**** DATA FOR PROCESSING

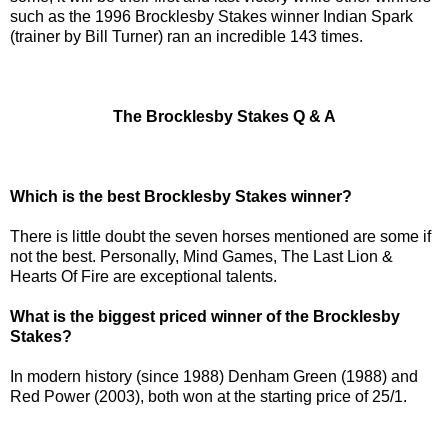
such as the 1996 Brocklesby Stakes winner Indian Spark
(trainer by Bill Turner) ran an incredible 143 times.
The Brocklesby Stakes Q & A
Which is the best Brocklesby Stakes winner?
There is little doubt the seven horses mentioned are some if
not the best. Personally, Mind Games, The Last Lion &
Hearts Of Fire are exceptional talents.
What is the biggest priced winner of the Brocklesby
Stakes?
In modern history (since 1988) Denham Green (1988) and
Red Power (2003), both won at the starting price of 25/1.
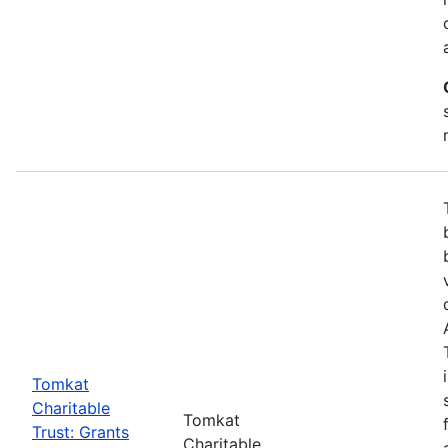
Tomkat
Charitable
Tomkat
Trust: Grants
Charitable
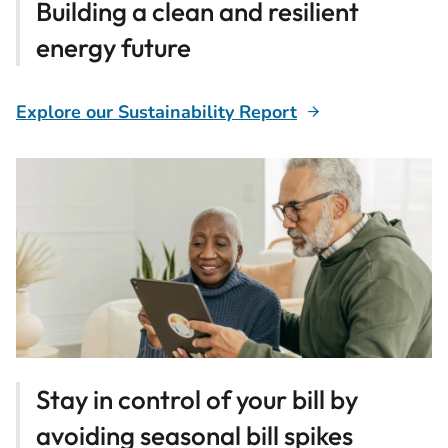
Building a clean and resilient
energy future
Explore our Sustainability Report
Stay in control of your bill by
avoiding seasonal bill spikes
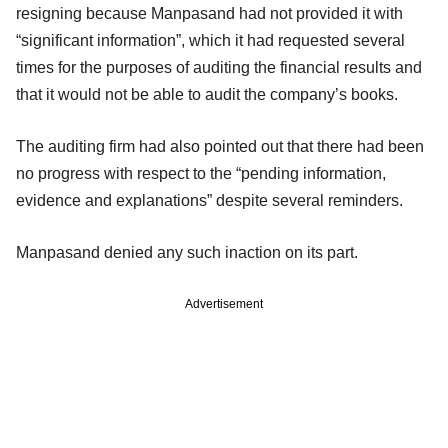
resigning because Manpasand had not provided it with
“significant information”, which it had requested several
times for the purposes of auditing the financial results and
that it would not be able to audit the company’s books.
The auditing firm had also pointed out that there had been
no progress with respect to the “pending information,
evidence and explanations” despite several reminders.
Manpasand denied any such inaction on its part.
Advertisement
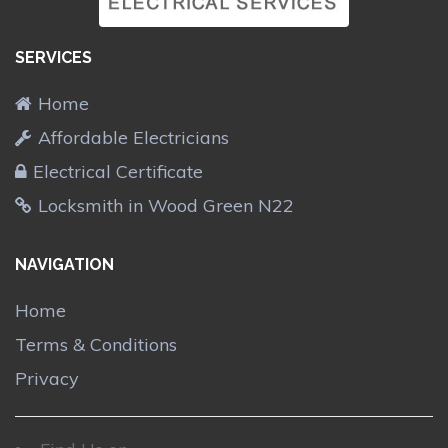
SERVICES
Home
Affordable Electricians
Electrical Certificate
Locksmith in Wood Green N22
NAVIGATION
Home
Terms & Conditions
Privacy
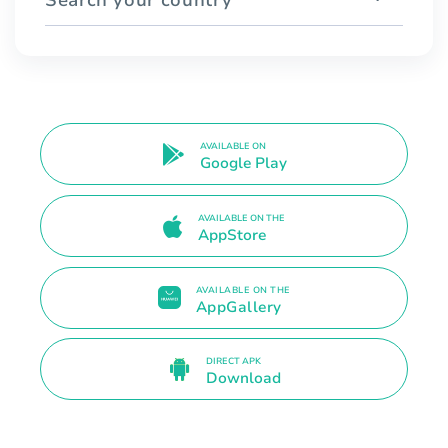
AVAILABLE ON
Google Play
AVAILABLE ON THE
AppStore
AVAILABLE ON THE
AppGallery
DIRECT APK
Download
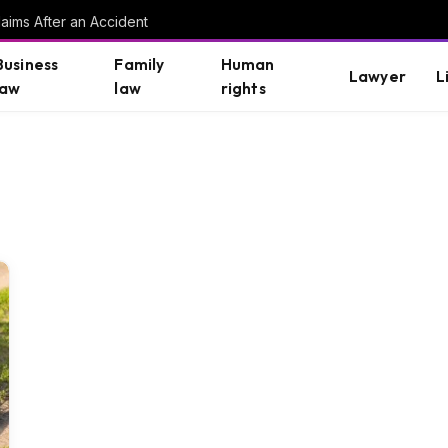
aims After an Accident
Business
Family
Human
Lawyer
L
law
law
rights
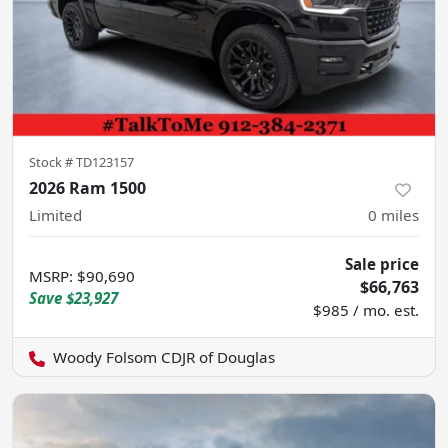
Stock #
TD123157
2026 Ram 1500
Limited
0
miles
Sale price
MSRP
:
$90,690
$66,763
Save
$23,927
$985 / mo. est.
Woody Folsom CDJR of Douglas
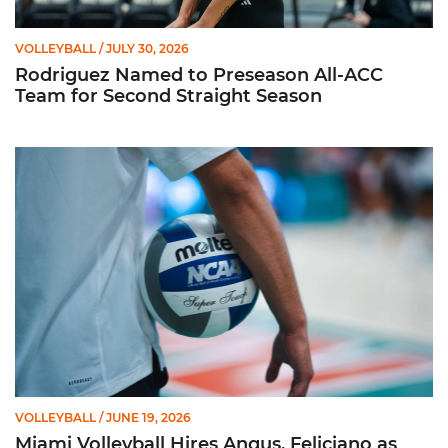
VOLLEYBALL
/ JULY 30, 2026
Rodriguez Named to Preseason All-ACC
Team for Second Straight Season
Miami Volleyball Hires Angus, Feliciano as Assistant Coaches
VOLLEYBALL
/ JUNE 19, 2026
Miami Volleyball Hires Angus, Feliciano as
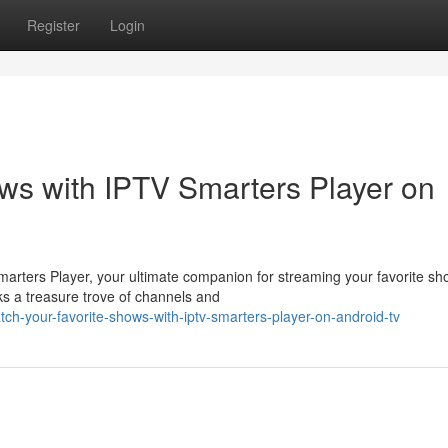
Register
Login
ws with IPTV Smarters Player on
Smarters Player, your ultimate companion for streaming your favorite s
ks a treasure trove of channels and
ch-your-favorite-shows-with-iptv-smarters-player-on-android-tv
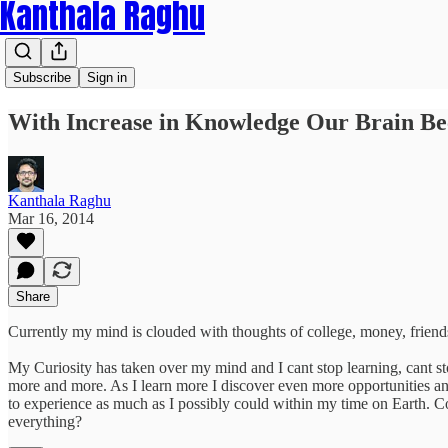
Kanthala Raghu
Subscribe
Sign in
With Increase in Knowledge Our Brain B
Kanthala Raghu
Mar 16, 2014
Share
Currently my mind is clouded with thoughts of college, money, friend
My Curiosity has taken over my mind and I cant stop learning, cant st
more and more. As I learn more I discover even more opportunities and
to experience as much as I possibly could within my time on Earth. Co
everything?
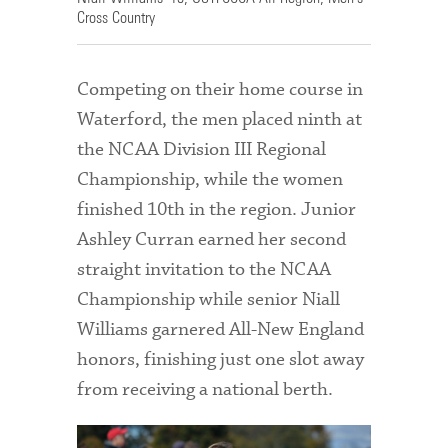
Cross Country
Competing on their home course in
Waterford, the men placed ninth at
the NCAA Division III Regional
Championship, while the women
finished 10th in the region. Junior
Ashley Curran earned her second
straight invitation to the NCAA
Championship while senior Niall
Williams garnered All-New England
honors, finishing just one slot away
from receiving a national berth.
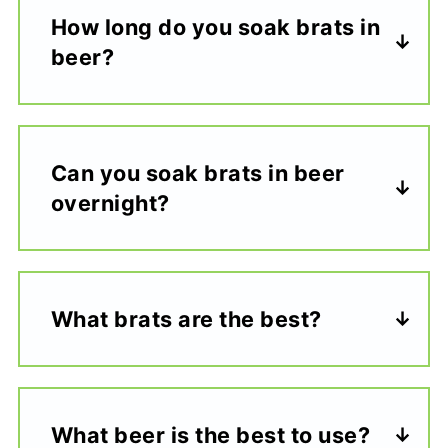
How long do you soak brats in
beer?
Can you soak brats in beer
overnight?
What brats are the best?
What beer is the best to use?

********

With the pictures dropped, give every entry above again exactly.

such as the 1996 Brocklesby Stakes winner Indian Spark
(trainer by Bill Turner) ran an incredible 143 times.
The Brocklesby Stakes Q & A
Which is the best Brocklesby Stakes winner?
There is little doubt the seven horses mentioned are some if
not the best. Personally, Mind Games, The Last Lion &
Hearts Of Fire are exceptional talents.
What is the biggest priced winner of the Brocklesby
Stakes?
In modern history (since 1988) Denham Green (1988) and
Red Power (2003), both won at the starting price of 25/1.
Tomkat
Charitable
Tomkat
Trust: Grants
Charitable
Building a clean and resilient
energy future
Explore our Sustainability Report
Stay in control of your bill by
avoiding seasonal bill spikes
resigning because Manpasand had not provided it with
“significant information”, which it had requested several
times for the purposes of auditing the financial results and
that it would not be able to audit the company’s books.
The auditing firm had also pointed out that there had been
no progress with respect to the “pending information,
evidence and explanations” despite several reminders.
Manpasand denied any such inaction on its part.
Advertisement
SERVICES
Home
Affordable Electricians
Electrical Certificate
Locksmith in Wood Green N22
NAVIGATION
Home
Terms & Conditions
Privacy
AVAILABLE ON
Google Play
AVAILABLE ON THE
AppStore
AVAILABLE ON THE
AppGallery
DIRECT APK
Download
aims After an Accident
Business
Family
Human
Lawyer
L
law
law
rights
Stock #
TD123157
2026 Ram 1500
Limited
0
miles
Sale price
MSRP
:
$90,690
$66,763
Save
$23,927
$985 / mo. est.
Woody Folsom CDJR of Douglas
VOLLEYBALL
/ JULY 30, 2026
Rodriguez Named to Preseason All-ACC
Team for Second Straight Season
Miami Volleyball Hires Angus, Feliciano as Assistant Coaches
VOLLEYBALL
/ JUNE 19, 2026
Miami Volleyball Hires Angus, Feliciano as
Register
Login
ws with IPTV Smarters Player on
Smarters Player, your ultimate companion for streaming your favorite s
ks a treasure trove of channels and
ch-your-favorite-shows-with-iptv-smarters-player-on-android-tv
Kanthala Raghu
Subscribe
Sign in
With Increase in Knowledge Our Brain B
Kanthala Raghu
Mar 16, 2014
Share
Currently my mind is clouded with thoughts of college, money, friend
My Curiosity has taken over my mind and I cant stop learning, cant st
more and more. As I learn more I discover even more opportunities and
to experience as much as I possibly could within my time on Earth. Co
everything?
Cross Country
Competing on their home course in
Waterford, the men placed ninth at
the NCAA Division III Regional
Championship, while the women
finished 10th in the region. Junior
Ashley Curran earned her second
straight invitation to the NCAA
Championship while senior Niall
Williams garnered All-New England
honors, finishing just one slot away
from receiving a national berth.
How long do you soak brats in
beer?
Can you soak brats in beer
overnight?
What brats are the best?
What beer is the best to use?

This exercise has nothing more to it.